Slow River by Nicola Griffith

Del Rey, 1996, 347 p (including 1 p each Author’s Note and “About the Author.”)

 Slow River  cover

Nothing dates so quickly as the future. Think of all those flashing lights, toggle switches and grilled loudspeakers – not to mention the outrageously sexist (lack of) clothing – in the original Star Trek TV series. In this novel someone makes an analogy by asking a six-year old, “You know how the telephone wire brings grandmother’s voice in to the house?” A reminder of different times. Ah well.

Main narrator Lore (Frances Lorien van de Oest) is the daughter of an extremely rich but dysfunctional family made wealthy by their proprietary water cleaning bioorganisms – and with a secret to conceal. She spent her childhood longing to be grown up and able to take part in running the family business. Almost as soon as she did so she was kidnapped and held to ransom, shown tied up and naked on a video broadcast worldwide. But her family didn’t pay. This last she ascribes to her somehow being wanting as an asset.
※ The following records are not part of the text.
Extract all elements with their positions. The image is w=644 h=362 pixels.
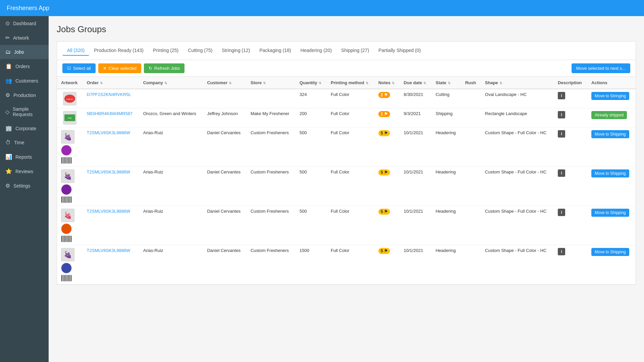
company-cell: Arias-Ruiz <box>139 127 203 167</box>
tab-cutting[interactable]: Cutting (75) <box>183 46 217 56</box>
sidebar-label-jobs: Jobs <box>14 49 24 55</box>
actions-cell: Already shipped <box>587 108 636 127</box>
settings-icon: ⚙ <box>5 183 10 189</box>
col-order[interactable]: Order⇅ <box>83 77 139 89</box>
sidebar-item-dashboard[interactable]: ⊙ Dashboard <box>0 16 49 31</box>
flag-icon: ⚑ <box>384 249 388 253</box>
move-to-shipping-button[interactable]: Move to Shipping <box>591 209 629 217</box>
sidebar-item-production[interactable]: ⚙ Production <box>0 88 49 102</box>
refresh-jobs-button[interactable]: ↻ Refresh Jobs <box>144 63 185 73</box>
notes-badge: 1 ⚑ <box>378 111 390 117</box>
sidebar: ⊙ Dashboard ✏ Artwork 🗂 Jobs 📋 Orders 👥 … <box>0 16 49 362</box>
sidebar-label-time: Time <box>14 140 24 145</box>
sidebar-item-reviews[interactable]: ⭐ Reviews <box>0 164 49 178</box>
printing-method-cell: Full Color <box>327 167 374 206</box>
move-to-shipping-button[interactable]: Move to Shipping <box>591 248 629 256</box>
refresh-jobs-label: Refresh Jobs <box>154 66 180 71</box>
col-notes[interactable]: Notes⇅ <box>374 77 400 89</box>
notes-cell: 5 ⚑ <box>374 206 400 245</box>
order-link[interactable]: 5BSHBR4K8W4MR587 <box>87 111 133 116</box>
sidebar-item-time[interactable]: ⏱ Time <box>0 136 49 150</box>
order-link[interactable]: T2SMLV8SK3L9886W <box>87 130 130 135</box>
sidebar-item-corporate[interactable]: 🏢 Corporate <box>0 121 49 136</box>
artwork-thumbnail: 🍇 <box>61 248 74 261</box>
artwork-cell: 🍇 <box>61 169 79 203</box>
col-quantity[interactable]: Quantity⇅ <box>296 77 327 89</box>
move-selected-next-button[interactable]: Move selected to next s... <box>572 63 630 73</box>
select-all-label: Select all <box>73 66 91 71</box>
clear-selected-button[interactable]: ✕ Clear selected <box>98 63 141 73</box>
col-rush[interactable]: Rush <box>461 77 481 89</box>
refresh-icon: ↻ <box>149 66 152 71</box>
col-store[interactable]: Store⇅ <box>247 77 296 89</box>
tab-partially-shipped[interactable]: Partially Shipped (0) <box>374 46 425 56</box>
checkbox-icon: ☑ <box>67 66 71 71</box>
select-all-button[interactable]: ☑ Select all <box>62 63 96 73</box>
info-button[interactable]: i <box>558 130 565 138</box>
move-to-stringing-button[interactable]: Move to Stringing <box>591 92 629 100</box>
order-link[interactable]: T2SMLV8SK3L9886W <box>87 169 130 174</box>
tab-packaging[interactable]: Packaging (18) <box>255 46 296 56</box>
company-cell: Arias-Ruiz <box>139 206 203 245</box>
flag-icon: ⚑ <box>384 209 388 214</box>
shape-cell: Custom Shape - Full Color - HC <box>481 206 554 245</box>
tab-stringing[interactable]: Stringing (12) <box>217 46 255 56</box>
col-description: Description <box>554 77 587 89</box>
flag-icon: ⚑ <box>384 131 388 136</box>
sidebar-item-artwork[interactable]: ✏ Artwork <box>0 31 49 45</box>
col-shape[interactable]: Shape⇅ <box>481 77 554 89</box>
sidebar-item-reports[interactable]: 📊 Reports <box>0 150 49 164</box>
order-link[interactable]: D7PF2S2KN4RVKR5L <box>87 92 131 97</box>
col-printing-method[interactable]: Printing method⇅ <box>327 77 374 89</box>
move-to-shipping-button[interactable]: Move to Shipping <box>591 169 629 177</box>
order-link[interactable]: T2SMLV8SK3L9886W <box>87 209 130 214</box>
already-shipped-button[interactable]: Already shipped <box>591 111 627 119</box>
info-button[interactable]: i <box>558 209 565 216</box>
state-cell: Cutting <box>432 89 461 108</box>
tab-shipping[interactable]: Shipping (27) <box>336 46 374 56</box>
order-link[interactable]: T2SMLV8SK3L9886W <box>87 248 130 253</box>
col-due-date[interactable]: Due date⇅ <box>400 77 432 89</box>
tab-production-ready[interactable]: Production Ready (143) <box>89 46 148 56</box>
info-button[interactable]: i <box>558 111 565 118</box>
sidebar-item-sample-requests[interactable]: ◇ Sample Requests <box>0 102 49 121</box>
sidebar-label-customers: Customers <box>15 78 38 84</box>
flag-icon: ⚑ <box>384 112 388 116</box>
clear-icon: ✕ <box>103 66 107 71</box>
rush-cell <box>461 245 481 285</box>
quantity-cell: 324 <box>296 89 327 108</box>
sidebar-label-corporate: Corporate <box>15 126 36 131</box>
col-customer[interactable]: Customer⇅ <box>203 77 247 89</box>
tab-printing[interactable]: Printing (25) <box>148 46 183 56</box>
sample-requests-icon: ◇ <box>5 109 9 115</box>
filter-tabs: All (320) Production Ready (143) Printin… <box>57 41 636 60</box>
notes-badge: 2 ⚑ <box>378 92 390 98</box>
sidebar-item-settings[interactable]: ⚙ Settings <box>0 178 49 193</box>
notes-badge: 5 ⚑ <box>378 248 390 254</box>
col-state[interactable]: State⇅ <box>432 77 461 89</box>
artwork-icon: ✏ <box>5 35 10 41</box>
table-row: 🍇 T2SMLV8SK3L9886 <box>57 245 636 285</box>
printing-method-cell: Full Color <box>327 108 374 127</box>
main-content: Jobs Groups All (320) Production Ready (… <box>49 16 644 362</box>
shape-cell: Custom Shape - Full Color - HC <box>481 127 554 167</box>
info-button[interactable]: i <box>558 169 565 177</box>
printing-method-cell: Full Color <box>327 127 374 167</box>
artwork-thumbnail: 🍇 <box>61 130 74 144</box>
info-button[interactable]: i <box>558 92 565 99</box>
tab-all[interactable]: All (320) <box>62 46 89 56</box>
table-row: 🍇 T2SMLV8SK3L9886 <box>57 206 636 245</box>
actions-cell: Move to Stringing <box>587 89 636 108</box>
artwork-cell: PINE <box>61 111 79 124</box>
col-company[interactable]: Company⇅ <box>139 77 203 89</box>
state-cell: Headering <box>432 127 461 167</box>
tab-headering[interactable]: Headering (20) <box>296 46 336 56</box>
artwork-thumbnail: FRESH <box>63 92 76 105</box>
info-button[interactable]: i <box>558 248 565 255</box>
notes-cell: 2 ⚑ <box>374 89 400 108</box>
sidebar-item-jobs[interactable]: 🗂 Jobs <box>0 45 49 59</box>
sidebar-item-customers[interactable]: 👥 Customers <box>0 73 49 88</box>
svg-text:FRESH: FRESH <box>66 98 73 100</box>
sidebar-item-orders[interactable]: 📋 Orders <box>0 59 49 73</box>
move-to-shipping-button[interactable]: Move to Shipping <box>591 130 629 138</box>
The story begins after she has escaped, by not swallowing the calming drugs the kidnappers gave her and subsequently surprising them. In the process she was badly injured but thought she had killed one of her captors. Sprawling naked on the street, bleeding heavily, she is ignored by passers-by till a woman called Spanner takes her home and arranges for her wounds to be healed – at a price. This is a world where the have-nots are very definitely separated from the haves and illicit dealings common. It is also one where water is seemingly very heavily polluted, hence the van de Oest family fortune but Lore’s experience has led to her no longer wishing to have contact with her family.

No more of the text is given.